- _Task description_:
Copy the data exactly, line for line.

- _Data_:
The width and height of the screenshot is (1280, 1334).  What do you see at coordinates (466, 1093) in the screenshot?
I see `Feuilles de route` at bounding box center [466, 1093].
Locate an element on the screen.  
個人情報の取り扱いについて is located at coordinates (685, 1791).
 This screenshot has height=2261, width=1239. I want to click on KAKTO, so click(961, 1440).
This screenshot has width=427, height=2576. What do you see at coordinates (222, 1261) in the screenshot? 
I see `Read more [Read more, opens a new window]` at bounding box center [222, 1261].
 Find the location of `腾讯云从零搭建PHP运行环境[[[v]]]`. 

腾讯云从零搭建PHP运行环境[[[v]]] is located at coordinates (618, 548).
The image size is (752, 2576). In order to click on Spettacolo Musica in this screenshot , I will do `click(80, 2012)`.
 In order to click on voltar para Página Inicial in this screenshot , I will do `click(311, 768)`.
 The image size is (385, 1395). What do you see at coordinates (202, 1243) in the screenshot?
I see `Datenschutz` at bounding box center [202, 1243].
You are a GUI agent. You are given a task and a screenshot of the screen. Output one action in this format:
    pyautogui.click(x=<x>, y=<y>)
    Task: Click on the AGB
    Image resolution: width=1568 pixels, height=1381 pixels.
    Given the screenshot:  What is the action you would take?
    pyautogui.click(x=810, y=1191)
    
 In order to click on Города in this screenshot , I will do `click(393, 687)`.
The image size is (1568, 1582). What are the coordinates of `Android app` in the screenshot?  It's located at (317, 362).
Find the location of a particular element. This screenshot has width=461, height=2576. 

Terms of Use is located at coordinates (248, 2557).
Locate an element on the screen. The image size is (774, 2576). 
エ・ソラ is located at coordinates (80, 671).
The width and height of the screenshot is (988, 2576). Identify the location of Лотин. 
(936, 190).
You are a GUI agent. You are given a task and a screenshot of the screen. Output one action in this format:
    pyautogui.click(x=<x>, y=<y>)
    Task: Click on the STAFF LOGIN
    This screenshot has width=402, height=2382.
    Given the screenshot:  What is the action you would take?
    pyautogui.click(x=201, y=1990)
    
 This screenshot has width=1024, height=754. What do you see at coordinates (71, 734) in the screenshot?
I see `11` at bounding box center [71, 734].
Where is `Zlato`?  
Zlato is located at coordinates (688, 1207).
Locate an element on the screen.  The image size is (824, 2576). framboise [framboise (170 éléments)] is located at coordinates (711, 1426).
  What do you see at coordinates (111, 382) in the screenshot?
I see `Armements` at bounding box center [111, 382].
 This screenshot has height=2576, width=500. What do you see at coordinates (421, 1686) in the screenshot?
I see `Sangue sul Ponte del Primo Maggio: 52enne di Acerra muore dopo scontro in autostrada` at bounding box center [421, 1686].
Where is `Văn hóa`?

- _Answer to this task_:
The width and height of the screenshot is (1280, 1334).  What do you see at coordinates (466, 1093) in the screenshot?
I see `Feuilles de route` at bounding box center [466, 1093].
Locate an element on the screen.  
個人情報の取り扱いについて is located at coordinates (685, 1791).
 This screenshot has height=2261, width=1239. I want to click on KAKTO, so click(961, 1440).
This screenshot has width=427, height=2576. What do you see at coordinates (222, 1261) in the screenshot? 
I see `Read more [Read more, opens a new window]` at bounding box center [222, 1261].
 Find the location of `腾讯云从零搭建PHP运行环境[[[v]]]`. 

腾讯云从零搭建PHP运行环境[[[v]]] is located at coordinates (618, 548).
The image size is (752, 2576). In order to click on Spettacolo Musica in this screenshot , I will do `click(80, 2012)`.
 In order to click on voltar para Página Inicial in this screenshot , I will do `click(311, 768)`.
 The image size is (385, 1395). What do you see at coordinates (202, 1243) in the screenshot?
I see `Datenschutz` at bounding box center [202, 1243].
You are a GUI agent. You are given a task and a screenshot of the screen. Output one action in this format:
    pyautogui.click(x=<x>, y=<y>)
    Task: Click on the AGB
    Image resolution: width=1568 pixels, height=1381 pixels.
    Given the screenshot:  What is the action you would take?
    pyautogui.click(x=810, y=1191)
    
 In order to click on Города in this screenshot , I will do `click(393, 687)`.
The image size is (1568, 1582). What are the coordinates of `Android app` in the screenshot?  It's located at (317, 362).
Find the location of a particular element. This screenshot has width=461, height=2576. 

Terms of Use is located at coordinates (248, 2557).
Locate an element on the screen. The image size is (774, 2576). 
エ・ソラ is located at coordinates (80, 671).
The width and height of the screenshot is (988, 2576). Identify the location of Лотин. 
(936, 190).
You are a GUI agent. You are given a task and a screenshot of the screen. Output one action in this format:
    pyautogui.click(x=<x>, y=<y>)
    Task: Click on the STAFF LOGIN
    This screenshot has width=402, height=2382.
    Given the screenshot:  What is the action you would take?
    pyautogui.click(x=201, y=1990)
    
 This screenshot has width=1024, height=754. What do you see at coordinates (71, 734) in the screenshot?
I see `11` at bounding box center [71, 734].
Where is `Zlato`?  
Zlato is located at coordinates (688, 1207).
Locate an element on the screen.  The image size is (824, 2576). framboise [framboise (170 éléments)] is located at coordinates (711, 1426).
  What do you see at coordinates (111, 382) in the screenshot?
I see `Armements` at bounding box center [111, 382].
 This screenshot has height=2576, width=500. What do you see at coordinates (421, 1686) in the screenshot?
I see `Sangue sul Ponte del Primo Maggio: 52enne di Acerra muore dopo scontro in autostrada` at bounding box center [421, 1686].
Where is `Văn hóa`?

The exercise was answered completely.